Last week I had to replace all the drives in a VMware vSAN Cluster in my lab (which was built using Lenovo ThinkAgile VX Appliances) to increase the amount of capacity available in the cluster and also use Intel NVMe drives as the Cache Tier. But, I had a number of virtual machines that I was actively using for other projects, which I didn’t want to lose by reinstalling everything. This led me down the path of finding a way to non-disruptively replace the drives one node at a time. I found a few VMware KB articles that helped me along the way, so I decided to write down the exact steps with screenshots that can help others in the community or me in the future when I have to do this again.
Below are the steps on how you can take down one node at a time from a vSAN cluster, replace the drives and then join it back to the vSAN cluster.
- We will start by evacuating all the VMs off of the host. This is a simple migrate operation where we move the VMs off to another host in the cluster.
- Once the migration is complete, you can right-click and put the host into maintenance mode.

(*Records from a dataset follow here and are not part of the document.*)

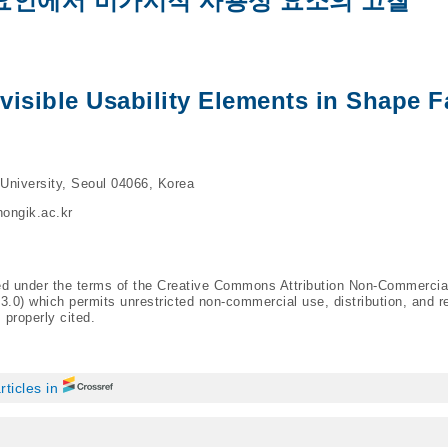
요인에서 비가시적 사용성 요소의 고찰
visible Usability Elements in Shape F
 University, Seoul 04066, Korea
ongik.ac.kr
ted under the terms of the Creative Commons Attribution Non-Commercia
/3.0
) which permits unrestricted non-commercial use, distribution, and r
 properly cited.
rticles in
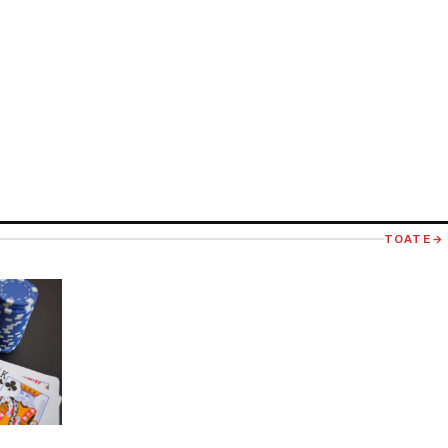
TOATE
→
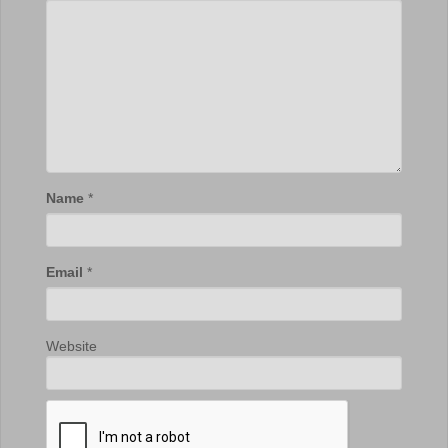
Name
*
Email
*
Website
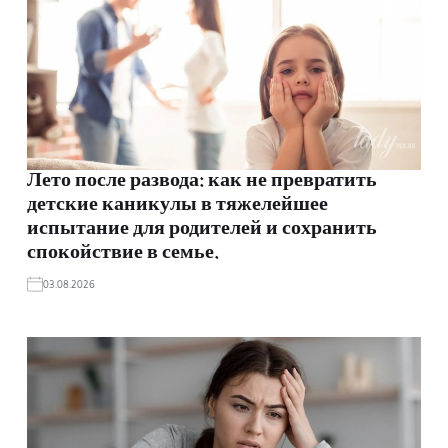
Лето после развода: как не превратить
детские каникулы в тяжелейшее
испытание для родителей и сохранить
спокойствие в семье.
03.08.2026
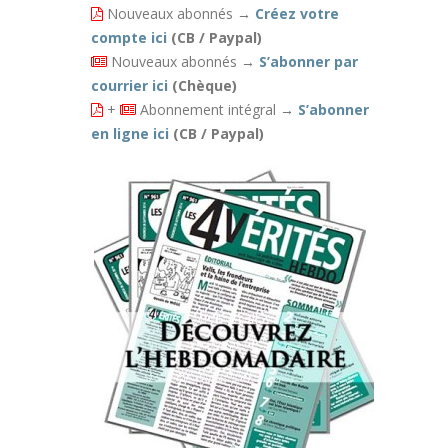
Nouveaux abonnés
→
Créez votre
compte ici
(CB / Paypal)
Nouveaux abonnés
→
S’abonner par
courrier ici
(Chèque)
+
Abonnement intégral
→
S’abonner
en ligne ici
(CB / Paypal)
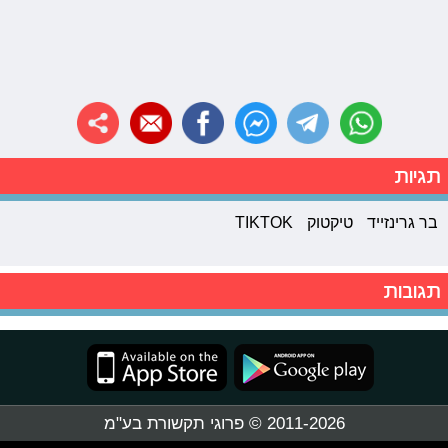
תגיות
בר גרינזייד
טיקטוק
TIKTOK
תגובות
2011-2026 © פרוגי תקשורת בע"מ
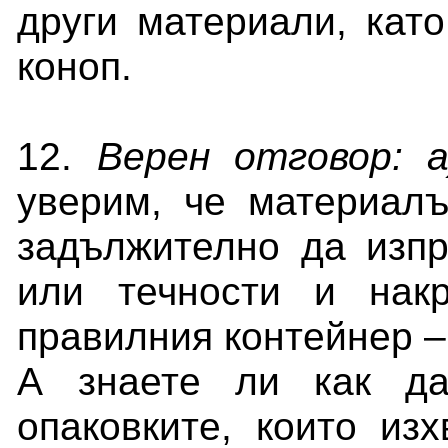
други материали, като
коноп.
12.
Верен отговор: 
уверим, че
материалъ
задължително да изпр
или течности и нак
правилния контейнер –
А знаете ли как да
опаковките, които из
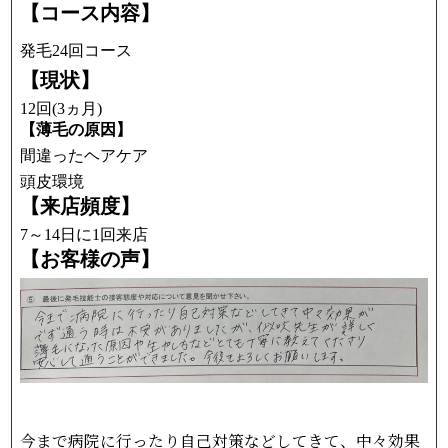
【コース内容】
発毛24回コース
【現状】
12回(3ヵ月)
【薄毛の原因】
間違ったヘアケア
頭皮環境
【来店頻度】
7～14日に1回来店
【お客様の声】
今まで病院に行ったり自己対策などしてきて、中々効果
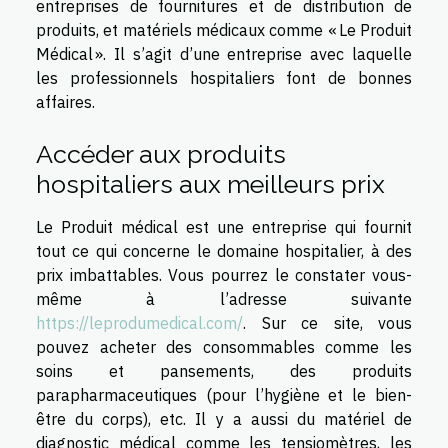
entreprises de fournitures et de distribution de
produits, et matériels médicaux comme « Le Produit
Médical ». Il s’agit d’une entreprise avec laquelle
les professionnels hospitaliers font de bonnes
affaires.
Accéder aux produits
hospitaliers aux meilleurs prix
Le Produit médical est une entreprise qui fournit
tout ce qui concerne le domaine hospitalier, à des
prix imbattables. Vous pourrez le constater vous-
même à l’adresse suivante
https://leprodumedical.com/
. Sur ce site, vous
pouvez acheter des consommables comme les
soins et pansements, des produits
parapharmaceutiques (pour l’hygiène et le bien-
être du corps), etc. Il y a aussi du matériel de
diagnostic médical comme les tensiomètres, les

- Once you click on that, select full data migration. This will make sure that all the vSAN objects are moved off of the host onto other hosts in the cluster, and all your virtual machine storage policies are still compliant.
Depending on the amount of data you have on your host, it might take anywhere from a few minutes to a few hours to move those vSAN objects to other hosts.

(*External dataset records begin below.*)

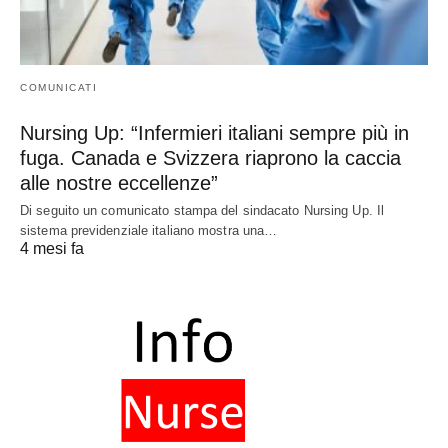
COMUNICATI
Nursing Up: “Infermieri italiani sempre più in
fuga. Canada e Svizzera riaprono la caccia
alle nostre eccellenze”
Di seguito un comunicato stampa del sindacato Nursing Up. Il
sistema previdenziale italiano mostra una…
4 mesi fa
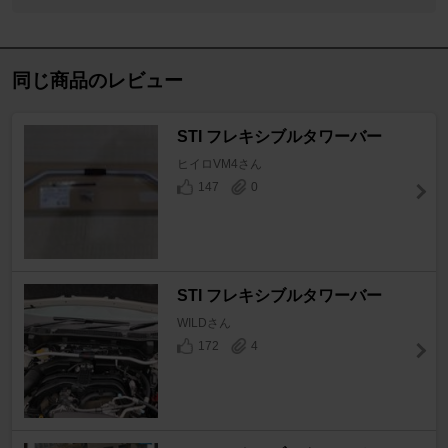
同じ商品のレビュー
STI フレキシブルタワーバー
ヒイロVM4さん
147
0
STI フレキシブルタワーバー
WILDさん
172
4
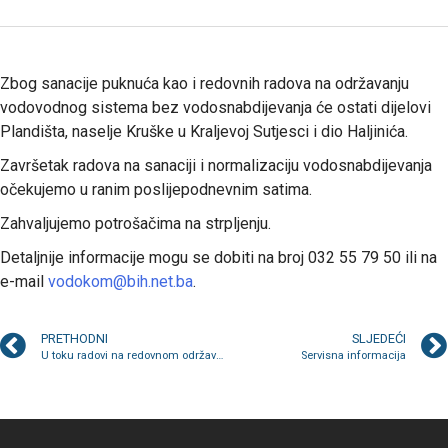
Zbog sanacije puknuća kao i redovnih radova na održavanju
vodovodnog sistema bez vodosnabdijevanja će ostati dijelovi
Plandišta, naselje Kruške u Kraljevoj Sutjesci i dio Haljinića.
Završetak radova na sanaciji i normalizaciju vodosnabdijevanja
očekujemo u ranim poslijepodnevnim satima.
Zahvaljujemo potrošačima na strpljenju.
Detaljnije informacije mogu se dobiti na broj 032 55 79 50 ili na
e-mail
vodokom@bih.net.ba
.
PRETHODNI
SLJEDEĆI
U toku radovi na redovnom održavanju korita rijeke Zgošće
Servisna informacija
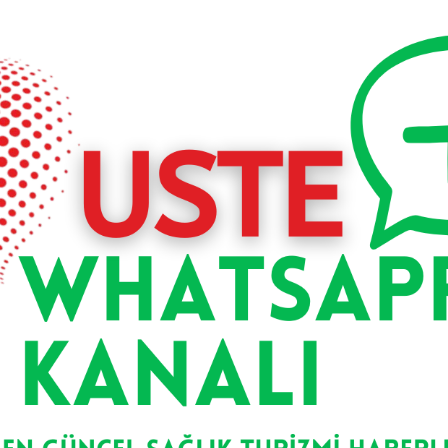
ği içinde, ülkemizin sağlık turizminde hak ettiği yere ulaşm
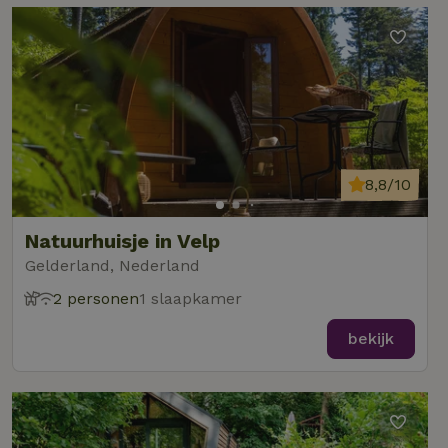
8,8/10
Natuurhuisje in Velp
Gelderland, Nederland
2 personen
1 slaapkamer
bekijk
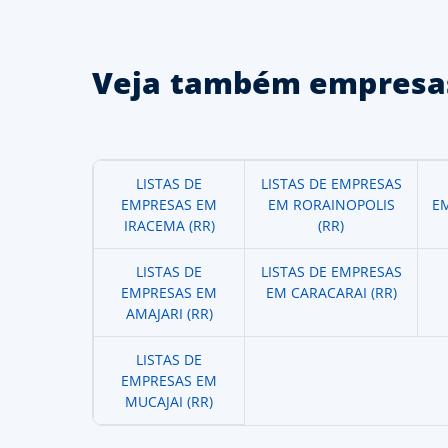
Veja também empresas
LISTAS DE
LISTAS DE EMPRESAS
EMPRESAS EM
EM RORAINOPOLIS
E
IRACEMA (RR)
(RR)
LISTAS DE
LISTAS DE EMPRESAS
EMPRESAS EM
EM CARACARAI (RR)
AMAJARI (RR)
LISTAS DE
EMPRESAS EM
MUCAJAI (RR)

- Once your host is in the maintenance mode, you can go to the cluster –> Configure –> vSAN –> Disk Managment and then remove all the disk groups that exist on the host.
- After you have removed the disk group, you can move the host out of the vSAN cluster.

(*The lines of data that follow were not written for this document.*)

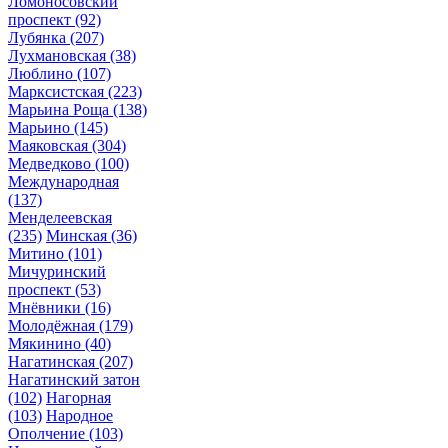
Ломоносовский
проспект
(92)
Лубянка
(207)
Лухмановская
(38)
Люблино
(107)
Марксистская
(223)
Марьина Роща
(138)
Марьино
(145)
Маяковская
(304)
Медведково
(100)
Международная
(137)
Менделеевская
(235)
Минская
(36)
Митино
(101)
Мичуринский
проспект
(53)
Мнёвники
(16)
Молодёжная
(179)
Мякинино
(40)
Нагатинская
(207)
Нагатинский затон
(102)
Нагорная
(103)
Народное
Ополчение
(103)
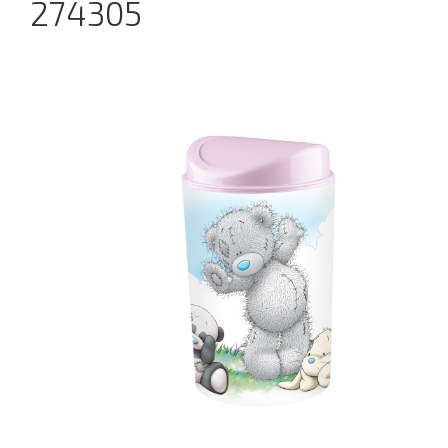
274305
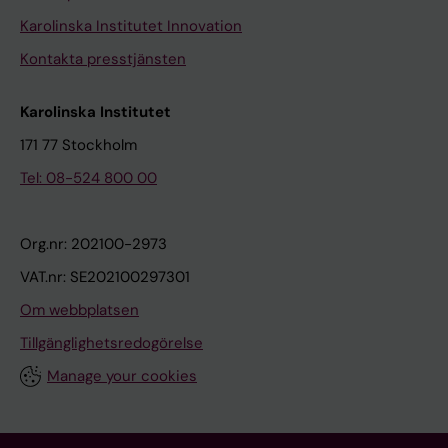
Karolinska Institutet Innovation
Kontakta presstjänsten
Karolinska Institutet
171 77 Stockholm
Tel: 08-524 800 00
Org.nr: 202100-2973
VAT.nr: SE202100297301
Om webbplatsen
Tillgänglighetsredogörelse
Manage your cookies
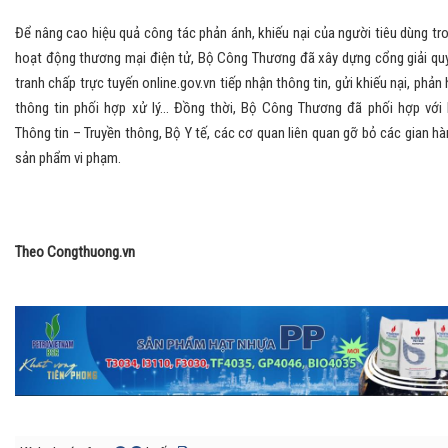
Để nâng cao hiệu quả công tác phản ánh, khiếu nại của người tiêu dùng tr
hoạt động thương mại điện tử, Bộ Công Thương đã xây dựng cổng giải qu
tranh chấp trực tuyến online.gov.vn tiếp nhận thông tin, gửi khiếu nại, phản 
thông tin phối hợp xử lý… Đồng thời, Bộ Công Thương đã phối hợp với
Thông tin – Truyền thông, Bộ Y tế, các cơ quan liên quan gỡ bỏ các gian hà
sản phẩm vi phạm.
Theo Congthuong.vn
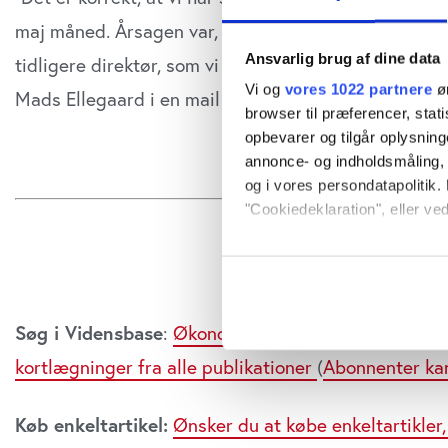
maj måned. Årsagen var, at vi blev bekendt med for
Ansvarlig brug af dine data
tidligere direktør, som vi ikke fandt foreneligt med 
Vi og
vores 1022 partnere
øn
Mads Ellegaard i en mail til Økonomisk Ugebrev.
browser til præferencer, stat
opbevarer og tilgår oplysning
annonce- og indholdsmåling,
og i vores persondatapolitik. 
"Cookiedeklaration", eller ved
Hvis du tillader det, vil vi og
Indsamle præcise oply
Identificere din enhed
Søg i Vidensbase
:
Økonomisk Ugebrevs Vidensbase m
Dine valg anvendes på hele w
kortlægninger fra alle publikationer
(
Abonnenter ka
Vi bruger cookies til at tilpas
vores trafik. Vi deler også o
Køb enkeltartikel:
Ønsker du at købe enkeltartikler,
annonceringspartnere og anal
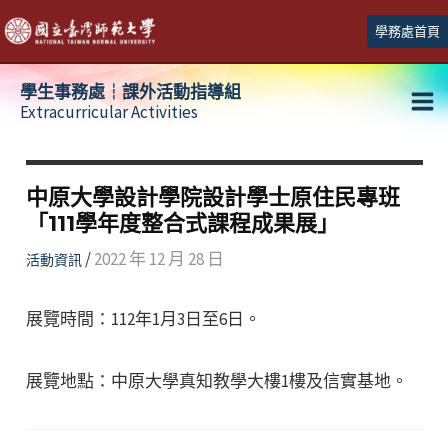
跳
學務處首頁
至
主
學生事務處┆課外活動指導組
要
Extracurricular Activities
Ma
內
容
Me
中原大學設計學院設計學士原住民專班
「111學年度整合式課程成果展」
/
2022 年 12 月 28 日
活動資訊
展覽時間：112年1月3日至6日。
展覽地點：中原大學真知教學大樓1樓及信實基地。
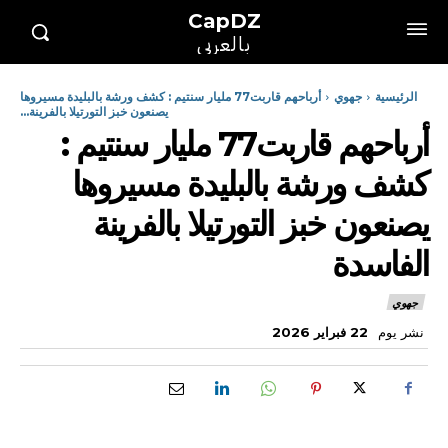
CapDZ
بالعربي
الرئيسية
جهوي
أرباحهم قاربت77 مليار سنتيم : كشف ورشة بالبليدة مسيروها
يصنعون خبز التورتيلا بالفرينة...
أرباحهم قاربت77 مليار سنتيم :
كشف ورشة بالبليدة مسيروها
يصنعون خبز التورتيلا بالفرينة
الفاسدة
جهوي
نشر يوم
22 فبراير 2026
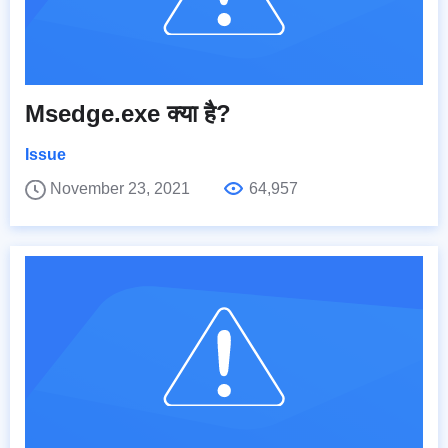
Msedge.exe क्या है?
Issue
November 23, 2021
64,957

- Once the host is out of the cluster, then you can gracefully shut down the host, perform the disk swap and then power on the host.
- Once the host is back online, move it back into the vSAN cluster. Keep in mind that it is still in maintenance mode.
- Once the host is back in the cluster, you can navigate to the host –> configure –> storage drives, and then check all the new drives show up. If you are reusing older drives, you should remove partitions from the drives, before you create vSAN disk groups.
- Once all the drives are ready, you can navigate to the cluster –> configure –> vSAN –> Disk Management –> Claim unused drives for vSAN.
Select the appropriate capacity tier and cache tier drives. Once you click OK, it will create disk groups for your host.
- After that, you can remove your host from maintenance mode.
You have now replaced drives on a vSAN node non-disruptively. You can repeat the same process on all the other nodes in the cluster if you have to.
Hopefully, this blog helps you perform non-disruptive upgrades and FRU replacements on your VMware vSAN cluster.